Other Vegetables.  Blanching before freezing may take away a small amount of the nutritional value, but it also eliminates the enzymes that would cause vegetables to become mushy when thawed.  To do this, follow the same blanching instructions as the cooking greens but instead partially freeze them on an uncovered parchment-lined baking sheet before transferring to an airtight container.  In general, you can just cook frozen veggies without thawing unless you've pureed them.  This technique works for snap peas, green beans, broccoli, cauliflower, etc.

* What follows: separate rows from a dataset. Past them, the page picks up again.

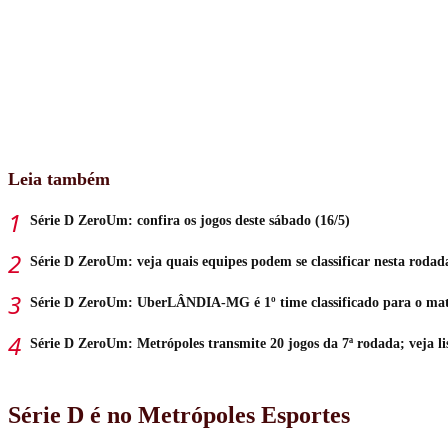
Leia também
Série D ZeroUm: confira os jogos deste sábado (16/5)
Série D ZeroUm: veja quais equipes podem se classificar nesta rodad
Série D ZeroUm: UberLÂNDIA-MG é 1º time classificado para o ma
Série D ZeroUm: Metrópoles transmite 20 jogos da 7ª rodada; veja li
Série D é no Metrópoles Esportes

Herbs.  Prop the herbs in a mason jar with water, just like you'd do for cut flowers.  Cover the whole thing with a plastic bag and wrap a rubberband around the jar.  If you won't use them within a few days, freeze chopped herbs into ice cube trays topped with olive oil or make pesto and freeze in an airtight container.  Tea herbs can be tied in a bundle and hung upside down in a cool, low-moisture, dark place to dry.


Grains & Pulses.  Store grains, lentils, and dry beans in a cool, dry place in airtight containers.  Ground grains can spoil quickly and should be stored in your refrigerator or freezer.​


Berries.  Wash in a 1:8 vinegar to water bath, then drain and rinse.  Gently dry them with a paper towel, then store in an airtight lidded container that has been lined with a fresh paper towel.  Anything you won't use in 3-5 days should be partially frozen on a lined baking sheet before transferring to an airtight container.


Other Fruit.  Store stone fruit on the counter at room temperature and apples and pears in the refrigerator.  Wash in a 1:8 vinegar to water bath and slice right before use.  If you want to freeze them, do so on a lined baking sheet as above, or consider preparing pie filling (or whole pies) to enjoy in the winter when you're missing the taste of summer!